Vox recently gamed out how Trump might accomplish a "ban" on Tik Tok, but the experts consulted found it an unlikely scenario.
To really take TikTok off Americans’ phones, the government would have to do something like make Apple and Google sever their ties with ByteDance (along with any other Chinese app makers). Getting removed from the iOS App Store and Google Play Store would vastly reduce TikTok’s appeal, even if you could still access it through a sideloaded app or website. Apple, in particular, keeps tight control over iOS devices; its App Store policy is so restrictive that it’s spurred antitrust lawsuits. The government would essentially be ordering companies to deplatform TikTok — and deplatforming can be extremely powerful.

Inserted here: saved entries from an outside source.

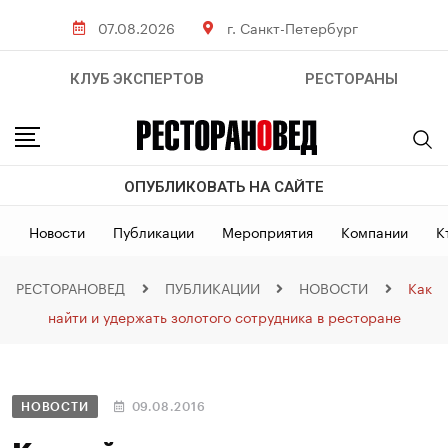
07.08.2026
г. Санкт-Петербург
КЛУБ ЭКСПЕРТОВ
РЕСТОРАНЫ
ОПУБЛИКОВАТЬ НА САЙТЕ
Новости
Публикации
Мероприятия
Компании
К
РЕСТОРАНОВЕД
ПУБЛИКАЦИИ
НОВОСТИ
Как
найти и удержать золотого сотрудника в ресторане
НОВОСТИ
09.08.2016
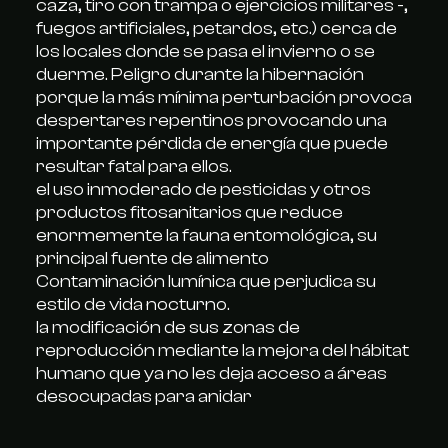
caza, tiro con trampa o ejercicios militares -,
fuegos artificiales, petardos, etc.) cerca de
los locales donde se pasa el invierno o se
duerme. Peligro durante la hibernación
porque la más mínima perturbación provoca
despertares repentinos provocando una
importante pérdida de energía que puede
resultar fatal para ellos.
el uso inmoderado de pesticidas y otros
productos fitosanitarios que reduce
enormemente la fauna entomológica, su
principal fuente de alimento
Contaminación lumínica que perjudica su
estilo de vida nocturno.
la modificación de sus zonas de
reproducción mediante la mejora del hábitat
humano que ya no les deja acceso a áreas
desocupadas para anidar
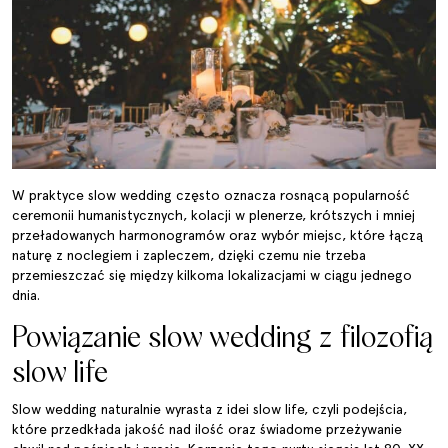
W praktyce slow wedding często oznacza rosnącą popularność
ceremonii humanistycznych, kolacji w plenerze, krótszych i mniej
przeładowanych harmonogramów oraz wybór miejsc, które łączą
naturę z noclegiem i zapleczem, dzięki czemu nie trzeba
przemieszczać się między kilkoma lokalizacjami w ciągu jednego
dnia.
Powiązanie slow wedding z filozofią
slow life
Slow wedding naturalnie wyrasta z idei slow life, czyli podejścia,
które przedkłada jakość nad ilość oraz świadome przeżywanie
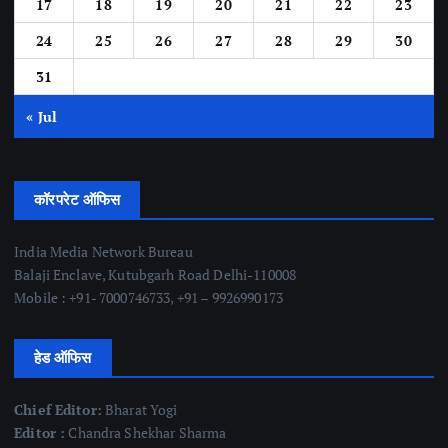
17
18
19
20
21
22
23
24
25
26
27
28
29
30
31
« Jul
कॉरपरेट ऑफिस
India Media Network Bureau
Balaji Enclave, Kutubgarh Road Delhi-110008
Mobile : +91- 7000746733, +91 – 9926990173
हेड ऑफिस
Chief Editor:
Bharat Yogi
Editor :
Chandra Shekhar Sharma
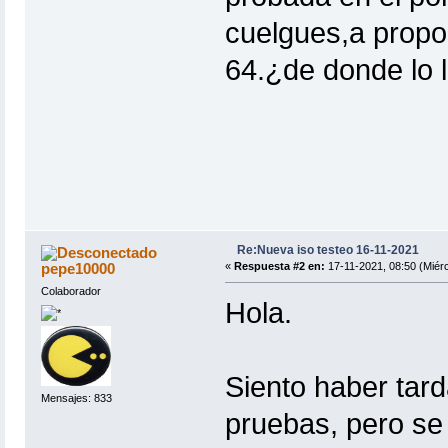
cuelgues,a propo
64.¿de donde lo 
Re:Nueva iso testeo 16-11-2021
pepe10000
«
Respuesta #2 en:
17-11-2021, 08:50 (Miérc
Colaborador
Hola.
Siento haber tar
Mensajes: 833
pruebas, pero se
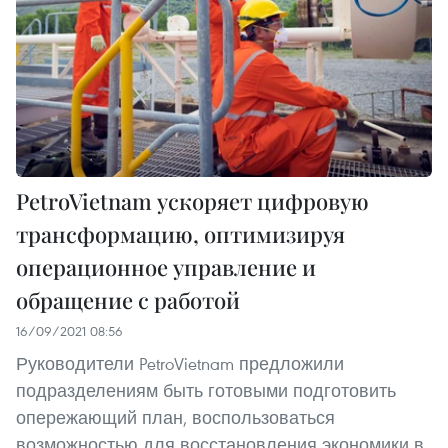
PetroVietnam ускоряет цифровую
трансформацию, оптимизируя
операционное управление и
обращение с работой
16/09/2021 08:56
Руководители PetroVietnam предложили
подразделениям быть готовыми подготовить
опережающий план, воспользоваться
возможностью для восстановления экономики в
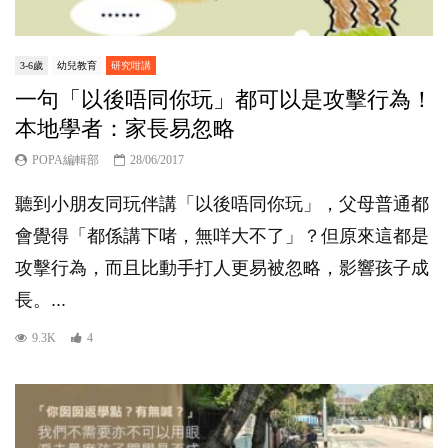
3-6歲
幼兒教育
研究咁講
一句「以後唔同你玩」都可以是攻擊行為！
本地學者：家長易忽略
POPA編輯部
28/06/2017
聽到小朋友同玩伴講「以後唔同你玩」，父母普通都
會覺得「都係講下啫，無咩大不了」？但原來這都是
攻擊行為，而且比動手打人更易被忽略，影響孩子成
長。...
9.3K
4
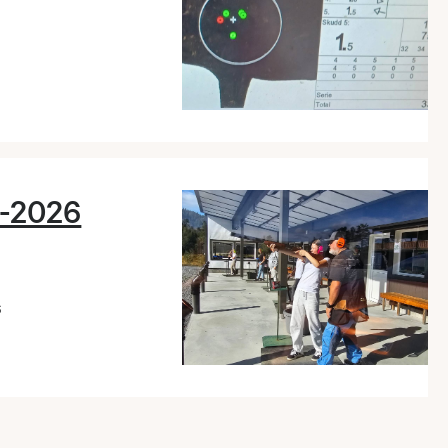
8-2026
6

To do this, the Trump administration could repeat a tactic it used with Huawei: have the Commerce Department put TikTok on the “entity list” that limits its commercial ties to US companies. The administration doesn’t need congressional approval to do this, and it can cite any US company that does business with them (barring special exemptions) for violating sanctions. The entity list has stopped Google from working with Huawei on Android phones, and if TikTok were successfully added to the list, Apple and Google would have a hard time keeping them in the App Store.
James Lewis, director of technology policy at the Center for Strategic and International Studies, says putting TikTok on the list would be extreme, unusual, and legally dubious.
Foreign Policy agreed.
Because the attempted “ban” by the United States is likely to rely on novel theories and will be imposed in haste, the companies are likely to have an opening to challenge the U.S. government action in court as lacking factual and legal support. A legal challenge might also put pressure on the U.S. government by forcing it to risk disclosure of sensitive intelligence on the Chinese companies if it chooses to fully defend court actions. Given the dearth of public evidence to date that TikTok provides any data to the Chinese government and the Trump administration’s less-than-stellar record against procedural challenges to its executive orders, it is possible that a well-structured challenge might be able to overturn, or at least delay, any “ban.”